At block 620, a first set of aptamer sequences is generated as an initial solution for a given problem using the first machine-learning system. The first set of aptamer sequences is derived from the initial sequence data. In some instances, the generating the first set of aptamer sequences comprises: inputting an initial population of aptamer sequences into the first machine-learning system; identifying, by applying the first machine-learning system, the first set of aptamer sequences; and outputting, by the first machine-learning system, the first set of aptamer sequences. In some instances, the initial population is a subset of sequences from the initial sequence data, sequences from a pool of sequences different from the sequences from the initial sequence data, or a combination thereof. In some instances, the first machine-learning system is applied by using a first machine-learning model as a fitness function in a search algorithm. The identifying may comprise predicting, by the first machine-learning model, a fitness score for each input sequence, and evolving, by the search algorithm, the input sequences into the first set of aptamer sequences based on the fitness score predicted for each input sequence.

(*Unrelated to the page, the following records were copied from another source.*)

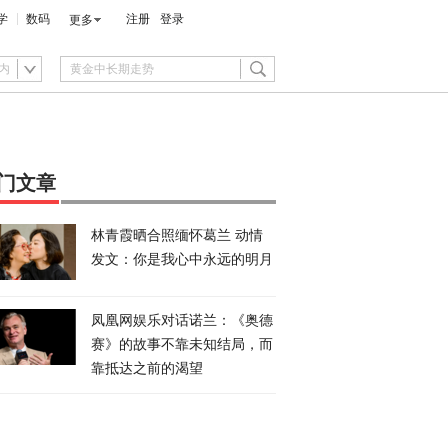
学
数码
注册
登录
更多
内
门文章
林青霞晒合照缅怀葛兰 动情
发文：你是我心中永远的明月
凤凰网娱乐对话诺兰：《奥德
赛》的故事不靠未知结局，而
靠抵达之前的渴望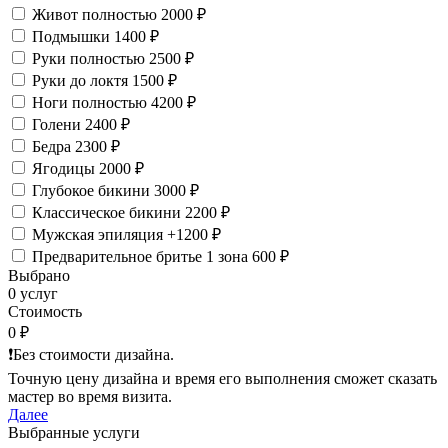
Живот полностью
2000 ₽
Подмышки
1400 ₽
Руки полностью
2500 ₽
Руки до локтя
1500 ₽
Ноги полностью
4200 ₽
Голени
2400 ₽
Бедра
2300 ₽
Ягодицы
2000 ₽
Глубокое бикини
3000 ₽
Классическое бикини
2200 ₽
Мужская эпиляция
+1200 ₽
Предварительное бритье 1 зона
600 ₽
Выбрано
0 услуг
Стоимость
0 ₽
❗️Без стоимости дизайна.
Точную цену дизайна и время его выполнения сможет сказать
мастер во время визита.
Далее
Выбранные услуги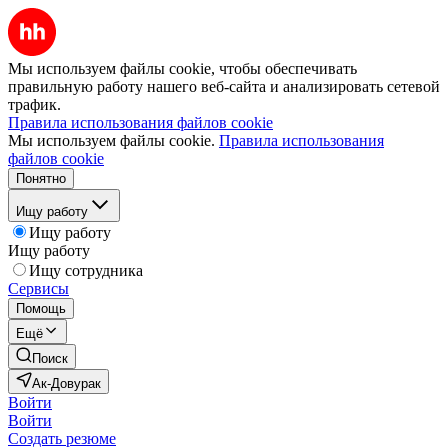
Мы используем файлы cookie, чтобы обеспечивать
правильную работу нашего веб-сайта и анализировать сетевой
трафик.
Правила использования файлов cookie
Мы используем файлы cookie.
Правила использования
файлов cookie
Понятно
Ищу работу
Ищу работу
Ищу работу
Ищу сотрудника
Сервисы
Помощь
Ещё
Поиск
Ак-Довурак
Войти
Войти
Создать резюме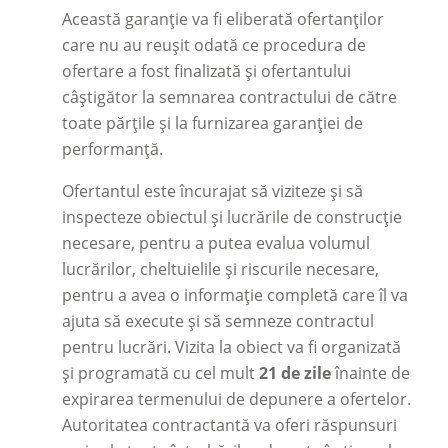
Această garanție va fi eliberată ofertanților
care nu au reușit odată ce procedura de
ofertare a fost finalizată și ofertantului
câștigător la semnarea contractului de către
toate părțile și la furnizarea garanției de
performanță.
Ofertantul este încurajat să viziteze și să
inspecteze obiectul și lucrările de construcție
necesare, pentru a putea evalua volumul
lucrărilor, cheltuielile și riscurile necesare,
pentru a avea o informație completă care îl va
ajuta să execute și să semneze contractul
pentru lucrări. Vizita la obiect va fi organizată
și programată cu cel mult
21 de zile
înainte de
expirarea termenului de depunere a ofertelor.
Autoritatea contractantă va oferi răspunsuri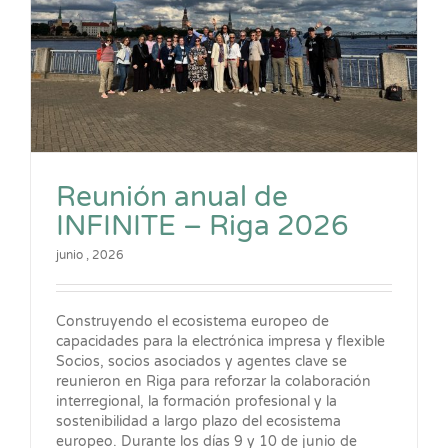
Reunión anual de
INFINITE – Riga 2026
junio , 2026
Construyendo el ecosistema europeo de
capacidades para la electrónica impresa y flexible
Socios, socios asociados y agentes clave se
reunieron en Riga para reforzar la colaboración
interregional, la formación profesional y la
sostenibilidad a largo plazo del ecosistema
europeo. Durante los días 9 y 10 de junio de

In certain instances, the generating the first set of aptamer sequence comprises (a) obtaining an initial population of aptamer sequences. The initial population is a subset of sequences from the initial sequence data (e.g., a production split that may only be 20% of the sequence data), sequences from a pool of sequences different from the sequences from the initial sequence data (e.g., a pool of entirely random sequences), or a combination thereof. The generating further comprises: (b) inputting the initial population into a first machine-learning model; (c) estimating, by the first machine-learning model, a fitness score of each aptamer sequence of the initial population, where the fitness scores is a measure of how well a given aptamer sequence performs as a solution with respect to the given problem; (d) selecting pairs of aptamer sequences from the initial population based on the fitness score for each aptamer sequence; (e) mating each pair of aptamer sequences by exchanging nucleotides between the pair of aptamer sequences up to a crossover point to generate offspring; (f) adding the offspring from each pair of aptamer sequences into a new population; (g) repeating steps (b)-(f) to create a sequence of new populations until a stopping criteria is met; and in response to meeting the stopping criteria, outputting a latest new population from step (f) as the first set of aptamer sequences.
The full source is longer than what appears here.